Hi @sihanwang41, yes, inference would happen directly. What the S3 link is useful for is for programmatic deployment and exposing these models in the first place. Imagine i have a process upstream that trains a model, saves the binary in S3 and calls a Ray Serve "standard serving class" asking "please create a new endpoint to deploy this model i just trained, this is the S3 link"
This is a great addition.
I would also add that this type of "get/update" API would be really helpful for my use case, which is trying to run a deployment and send requests via the python API programmatically.
Another thing that is useful in development is the ability to "delete" a deployment (i.e., change the port that it is bound on).
I think it is important to note, that this change (lack of support for running multiple applications in the v2.x API) also permanently and irreparably breaks integrations like the Haystack-Ray integration and if this functionality is not restored in v2.x then likely will cause the loss of Haystack users who are using or considering using Ray Serve as a backend.
In Haystack the NLP pipeline runs locally and deploys its components individually (as individual deployments) onto Ray Serve and then keeps the ServeHandle
for each. At runtime it calls each of those ServeHandles
as the data progresses through the Haystack NLP pipeline.
This happens this way, so we can have Haystack pipeline components which are NOT deployed to Ray Serve (for various reasons) while other components of the same pipeline are deployed to Ray Serve.
This mix-and-match approach allows great flexibility.
Also this same approach allows for the reuse of the same component at runtime between multiple separate Haystack apps on the component level.
So if there are two Haystack apps with two different pipelines but those pipelines have overlapping components, then those components won't need to be deployed onto Ray Serve twice and wasting expensive resources (like GPUs), but can be deployed only once and reused between the two Haystack apps.
For example Haystack Pipeline A deployed a "Reader" component as part of its NLP pipeline to Ray Serve, then another Haystack Pipeline B can use the same "Reader" component from Ray Serve, without needed to deploy its own copy.

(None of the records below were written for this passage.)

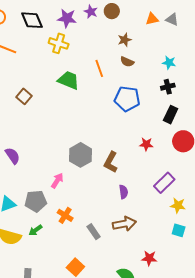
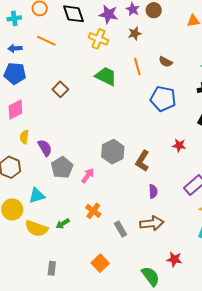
brown star: (125, 40) -> (135, 33), moved
gray pentagon: (36, 201) -> (62, 168), moved, turned -30

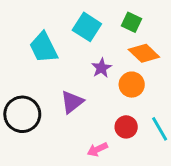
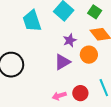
purple triangle: (72, 102) -> (62, 62), moved
red circle: (126, 127) -> (80, 93), moved

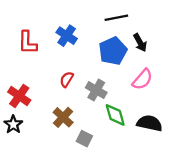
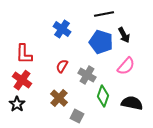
red L-shape: (28, 43) -> (24, 54), moved
blue pentagon: (113, 51) -> (101, 42), turned -30
green diamond: (115, 115) -> (103, 96), turned 35

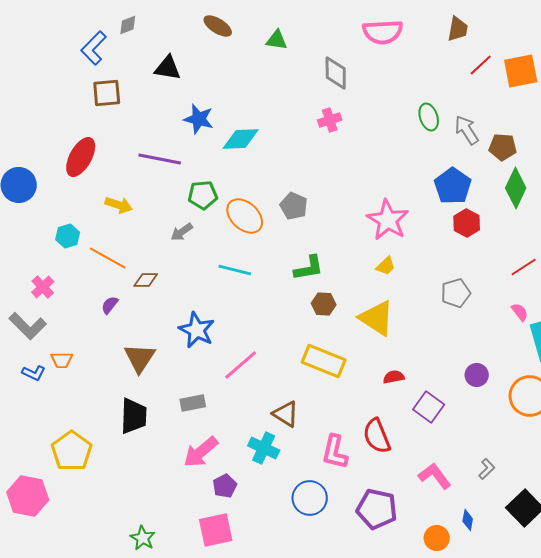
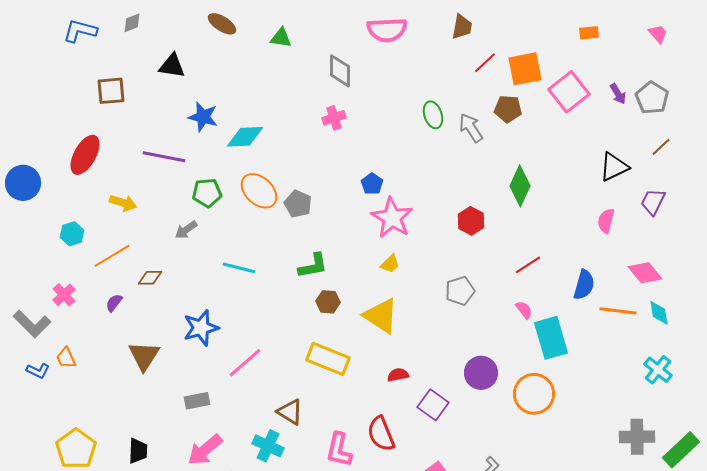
blue L-shape: (94, 48) -> (80, 31), moved, turned 60
brown pentagon: (503, 147) -> (508, 109), moved
blue pentagon: (453, 186) -> (372, 184), moved, size x0.6
orange ellipse: (245, 216) -> (259, 191), moved
orange line: (108, 258) -> (112, 256), turned -60
pink cross: (43, 287) -> (64, 295), moved
blue star: (197, 330) -> (201, 328), turned 30
orange trapezoid: (62, 360) -> (66, 358), turned 65
purple circle: (477, 375) -> (481, 373), size x1.4
black trapezoid: (134, 416) -> (138, 451), moved, size x0.7

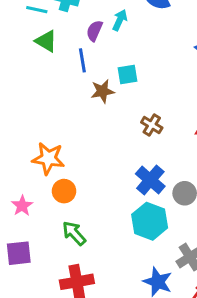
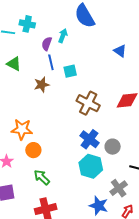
green triangle: (46, 41) -> (14, 64), moved
blue line: (82, 60) -> (51, 62), moved
brown star: (102, 91) -> (42, 85), moved
brown cross: (152, 125) -> (88, 103), size x1.6

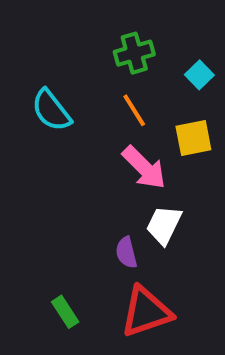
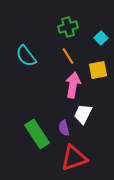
pink arrow: (144, 168) -> (73, 85), turned -125
green rectangle: (65, 312) -> (37, 134), moved, size x1.8

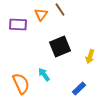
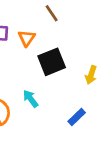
orange triangle: (41, 15) -> (27, 38), moved

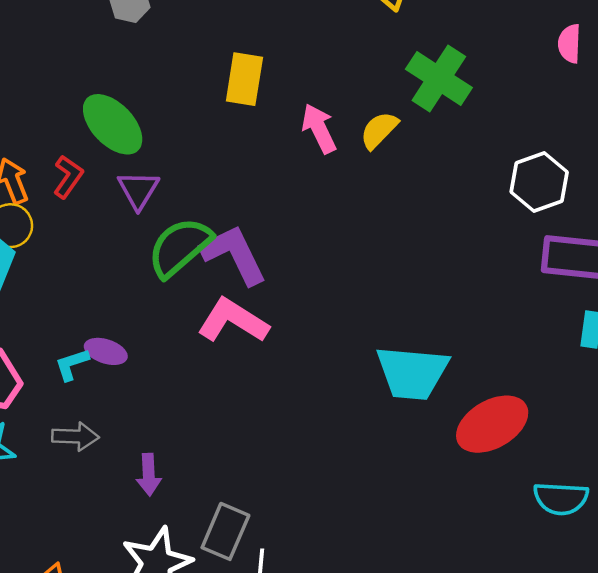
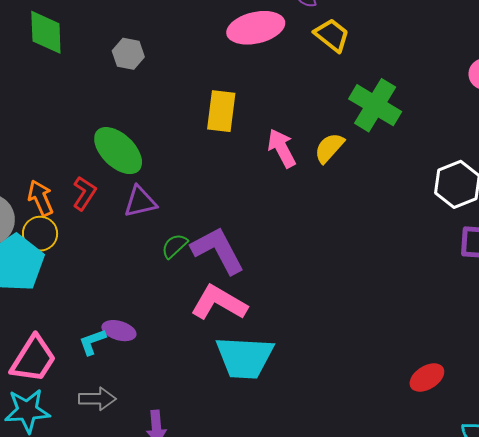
purple triangle: (138, 190) -> (140, 202), turned 48
green semicircle: (180, 247) -> (175, 246), size x0.5
cyan trapezoid: (412, 373) -> (245, 357), moved
red ellipse: (492, 424) -> (427, 377), size x0.6

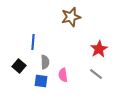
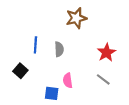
gray semicircle: (45, 62) -> (59, 49), moved
blue square: (41, 81) -> (52, 93), moved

This is achieved by the ServeHandle
returning the same handle as long as the deployment name and version is the same. This is important for resource re-use. This is why we also mourn the loss of the version
parameter in v2.x, but we can potentially work around it with the name
, just gets less clear that way.
@shrekris-anyscale has told me that this should be possible with the new design, by using graph with individual deployments - as long as the graph abstraction is lightweight enough. So Haystack would deploy each component of its Haystack NLP Pipeline as a separate graph onto Ray Serve and keep the handle for each of those deployed graphs, something like:
# Haystack NLP Pipeline - component #1:
@serve.deployment
def f1():
...
graph1 = f1.bind()
handle1 = serve.run(graph1)
haystack.store(handle1)
# Haystack NLP Pipeline - component #2:
@serve.deployment
def f2():
...
graph2 = f2.bind()
handle2 = serve.run(graph2)
haystack.store(handle2)
...
Which is the same pattern Haystack follows today with Ray v1.x API, except instead of bind()
and serve.run()
it uses the deploy()
and get_handle()
and then at runtime ray.get()
with remote()
. (see here and then here)
This is really great!
I am currently using multiple applications in a single cluster with Ray 1.x. These proposed changes make possible to have this on Ray 2.x, probably with minor changes on the application side. Also, I could use single models or model graphs.

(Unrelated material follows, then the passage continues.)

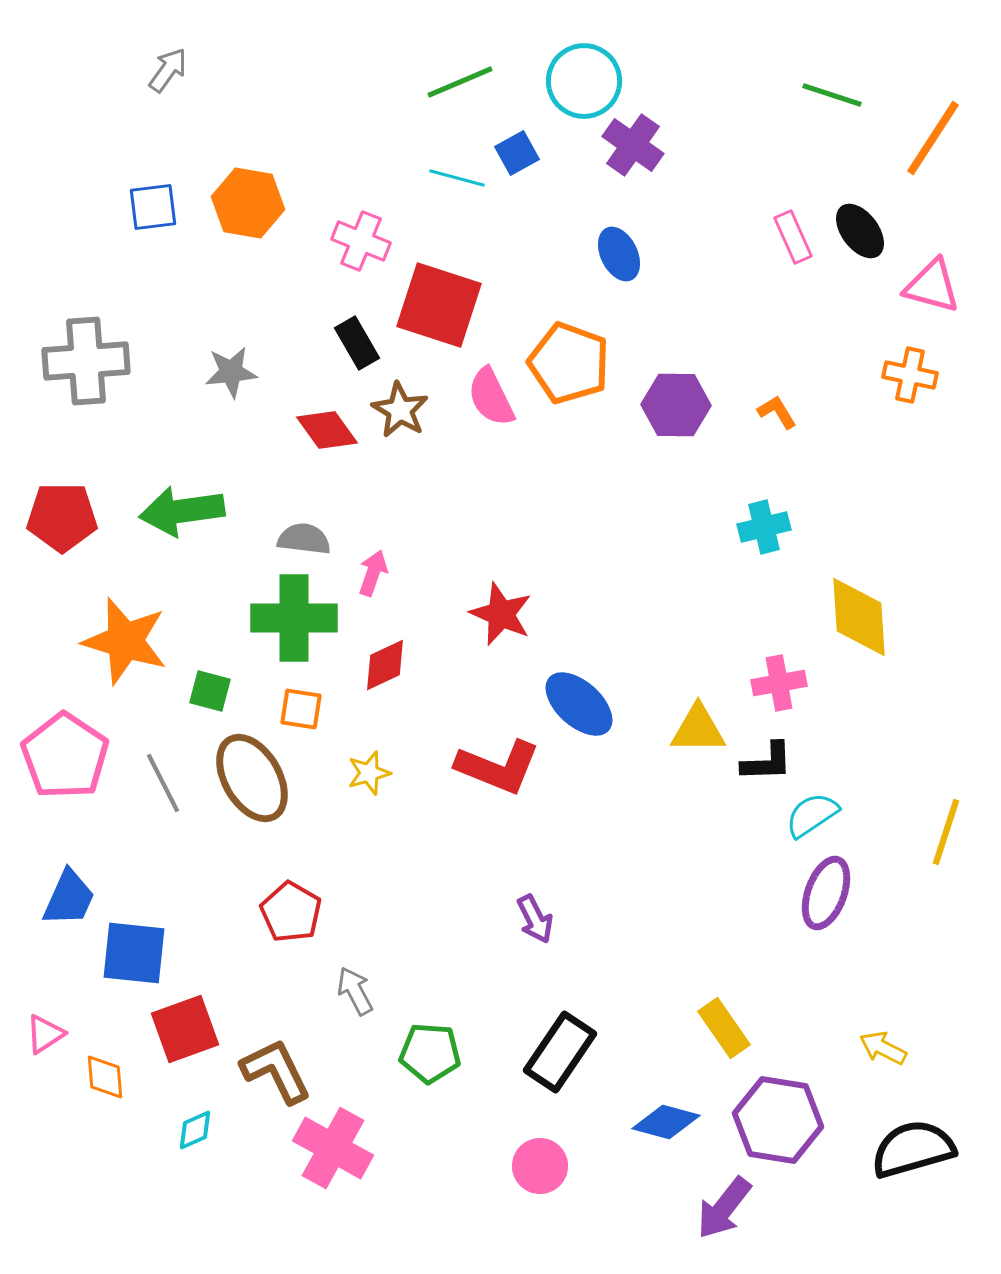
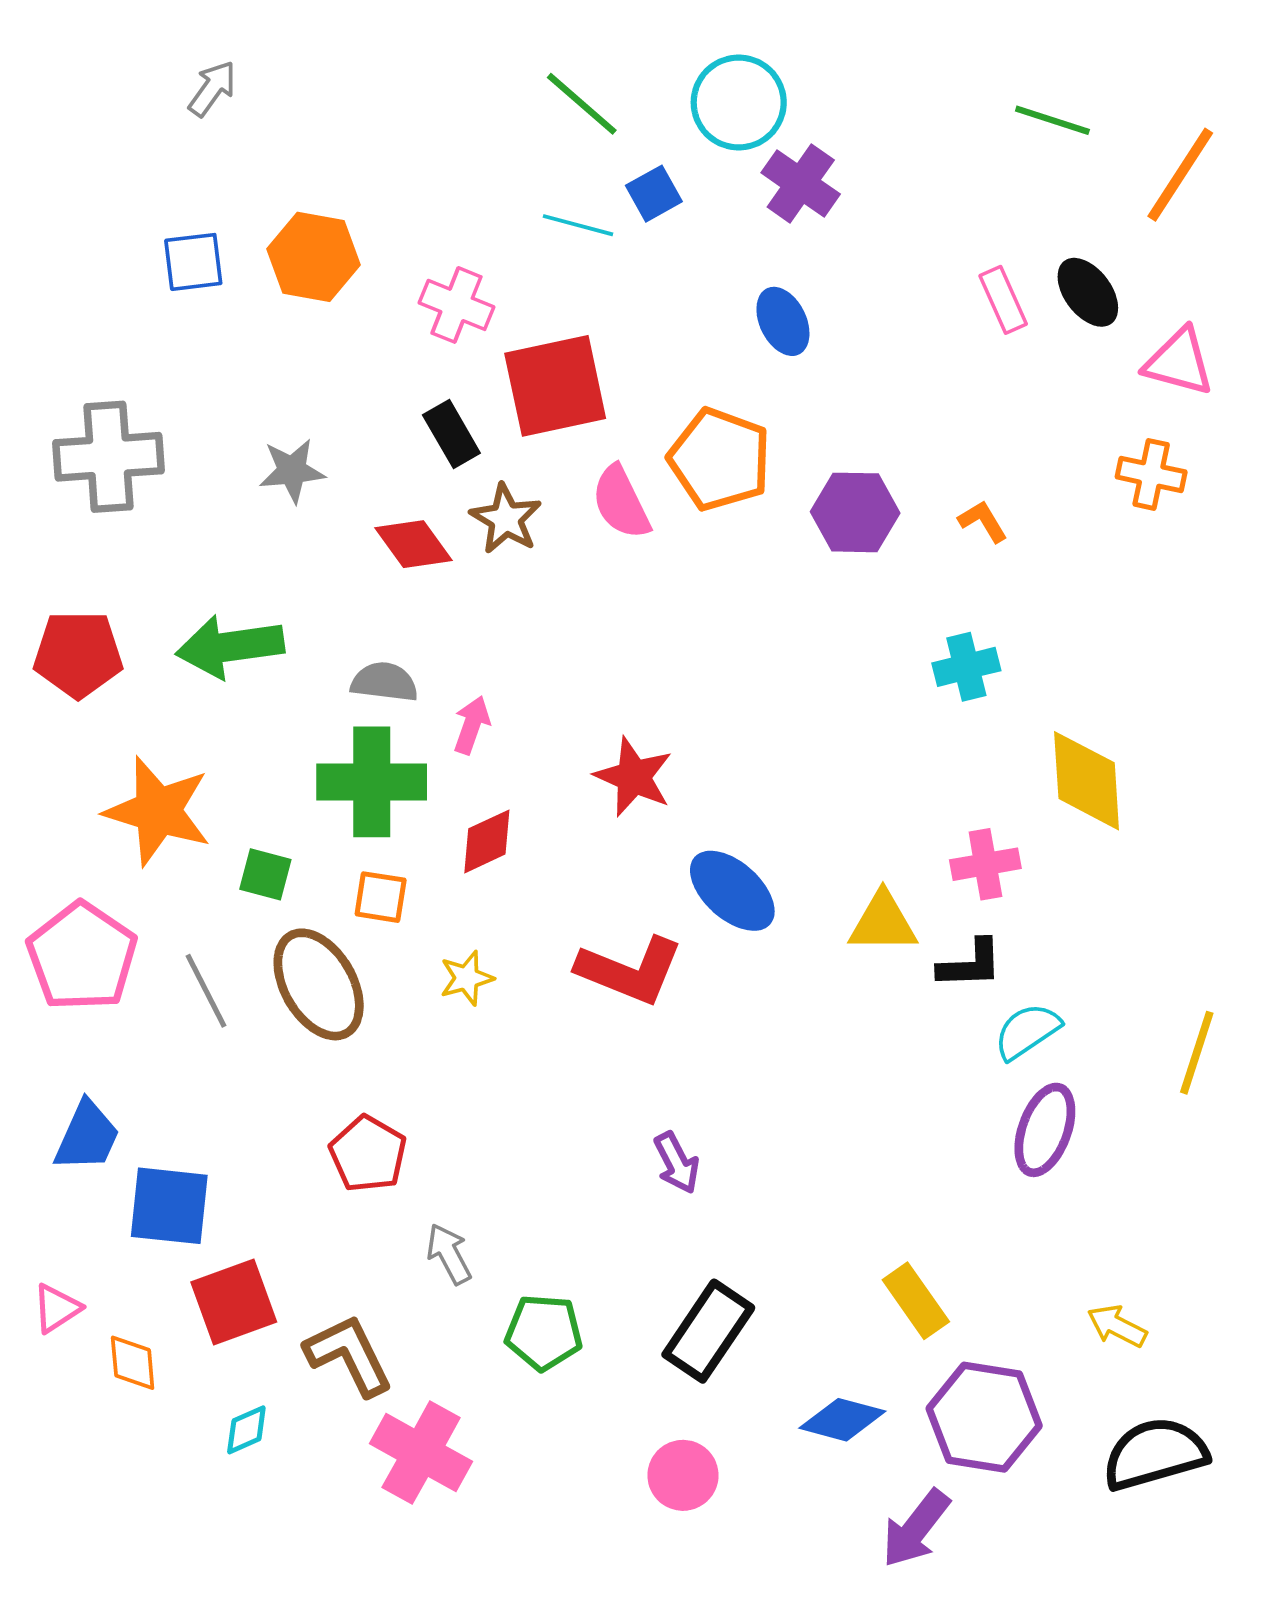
green line: (460, 82) -> (582, 104), turned 64
red square: (439, 305) -> (555, 386), turned -30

Hi, is there any update on this? Also, how can I currently support multiple apps? I have 1 cluster with multiple apps using .deploy(). I am trying to use .bind() but it's not possible due to the limitation. What can I do currently to change my code to run .bind()?
If you want to support multiple apps, you will need to use deploy
until the changes discussed in the RFC make it in.
@andreapiso Is there any way around it? for example, creating a separate cluster for each app. or putting models of all the apps in a single model. Based on the route decisions, it will decide which model part to invoke.
Here's an approach for deploying multiple deployments that are defined with FastAPI semantics with a single head/ingress deployment that routes to the child deployments. It's probably not the solution to everyone's use case that is following this issue, but it was the solution to mine.
This was adapted from working code; there are lots of missing import statements and such. Hopefully you can get the gist of how this works.
# test_resource.py
app_a = FastAPI() # each deployment must have its own FastAPI app
@serve.deployment(ray_actor_options={'num_cpus': 1})
@serve.ingress(app_a)
class TestResourceUpdateDeployment:
@app_a.patch('/test_resource/{test_resource_id}', response_model=TestResourceResponse)
def update_test_resource(
self,
test_resource_data: TestResourceData,
test_resource_id: str,
) -> TestResource:
test_resource = TestResource.find(test_resource_id)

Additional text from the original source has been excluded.